What is needed: Please show all lines of the records that include "Nguyễn".

[Data supplied]

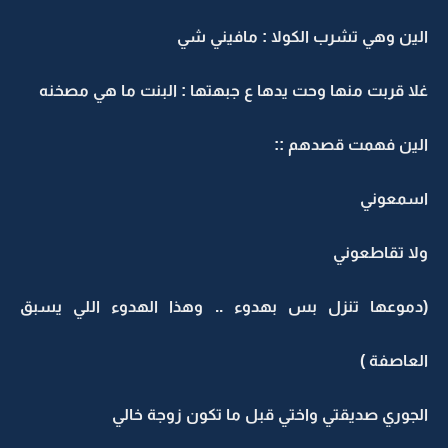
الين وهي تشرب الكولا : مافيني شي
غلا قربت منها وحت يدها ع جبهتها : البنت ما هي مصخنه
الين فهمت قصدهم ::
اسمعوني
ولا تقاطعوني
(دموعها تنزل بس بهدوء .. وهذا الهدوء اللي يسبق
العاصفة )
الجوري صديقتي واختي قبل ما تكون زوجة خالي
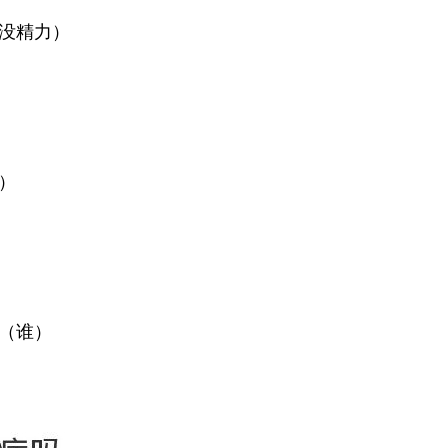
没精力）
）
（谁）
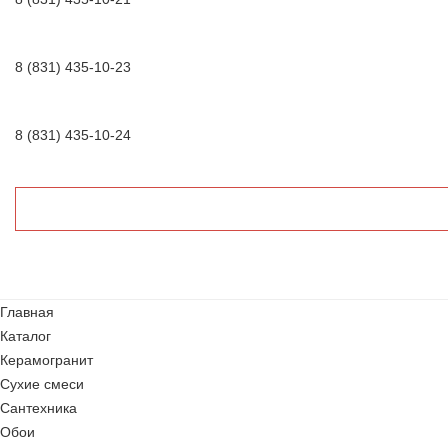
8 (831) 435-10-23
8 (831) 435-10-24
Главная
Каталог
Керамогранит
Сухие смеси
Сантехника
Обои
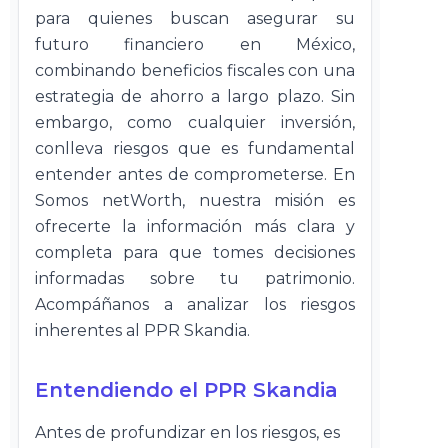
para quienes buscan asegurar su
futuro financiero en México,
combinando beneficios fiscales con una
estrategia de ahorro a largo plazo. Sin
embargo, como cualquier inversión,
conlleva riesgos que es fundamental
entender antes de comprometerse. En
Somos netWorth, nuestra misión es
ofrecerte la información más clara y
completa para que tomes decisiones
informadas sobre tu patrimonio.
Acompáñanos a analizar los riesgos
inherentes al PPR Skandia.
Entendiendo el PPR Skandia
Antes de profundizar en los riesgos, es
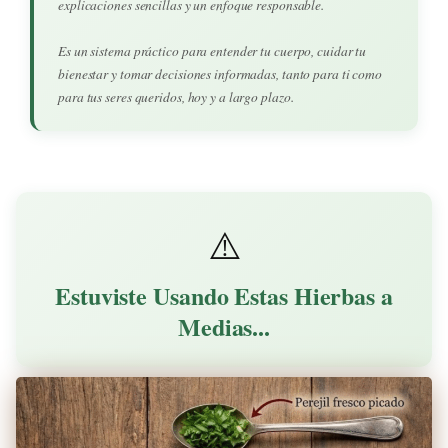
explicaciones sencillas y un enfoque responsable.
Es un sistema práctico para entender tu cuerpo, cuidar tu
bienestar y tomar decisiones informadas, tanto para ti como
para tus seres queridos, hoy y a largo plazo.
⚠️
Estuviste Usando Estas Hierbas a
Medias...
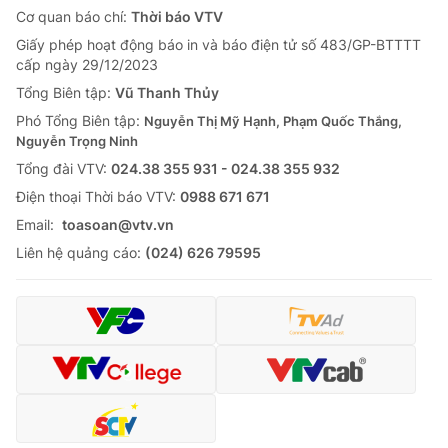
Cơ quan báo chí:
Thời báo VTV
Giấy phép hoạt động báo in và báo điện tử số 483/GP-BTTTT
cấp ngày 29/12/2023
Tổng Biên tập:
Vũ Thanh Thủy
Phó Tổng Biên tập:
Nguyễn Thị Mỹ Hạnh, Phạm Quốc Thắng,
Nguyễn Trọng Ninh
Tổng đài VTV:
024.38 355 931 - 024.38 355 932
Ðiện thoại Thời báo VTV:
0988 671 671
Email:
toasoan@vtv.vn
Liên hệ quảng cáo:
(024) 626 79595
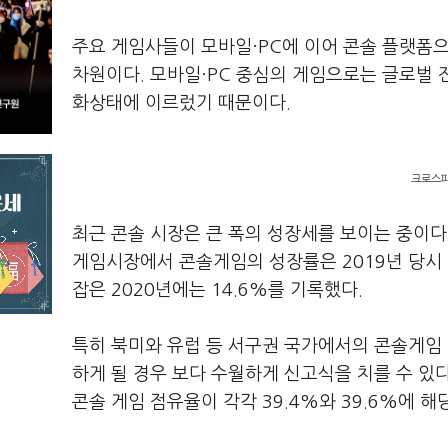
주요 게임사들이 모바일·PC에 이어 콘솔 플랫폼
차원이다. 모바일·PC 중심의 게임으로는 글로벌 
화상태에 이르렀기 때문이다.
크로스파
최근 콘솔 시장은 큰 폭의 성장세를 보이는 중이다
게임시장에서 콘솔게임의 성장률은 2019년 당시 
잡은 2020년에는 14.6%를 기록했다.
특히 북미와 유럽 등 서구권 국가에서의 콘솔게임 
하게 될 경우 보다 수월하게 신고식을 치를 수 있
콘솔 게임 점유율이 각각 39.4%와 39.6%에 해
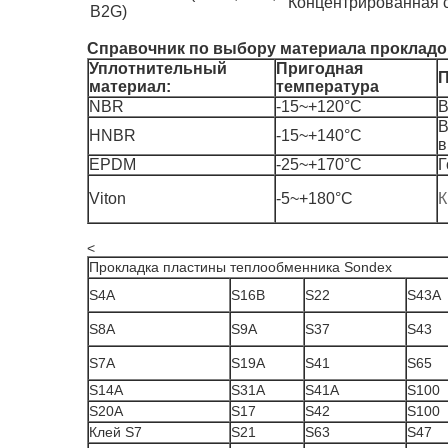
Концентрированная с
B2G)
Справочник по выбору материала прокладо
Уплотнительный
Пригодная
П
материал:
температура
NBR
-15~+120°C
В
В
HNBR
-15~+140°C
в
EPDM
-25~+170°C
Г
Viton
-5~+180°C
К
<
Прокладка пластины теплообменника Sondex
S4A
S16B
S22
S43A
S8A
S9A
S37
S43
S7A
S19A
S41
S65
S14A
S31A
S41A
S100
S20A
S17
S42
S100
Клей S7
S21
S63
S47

[/Data supplied]

Result for this task:
Nguyễn Thị Mỹ Hạnh, Phạm Quốc Thắng,
Nguyễn Trọng Ninh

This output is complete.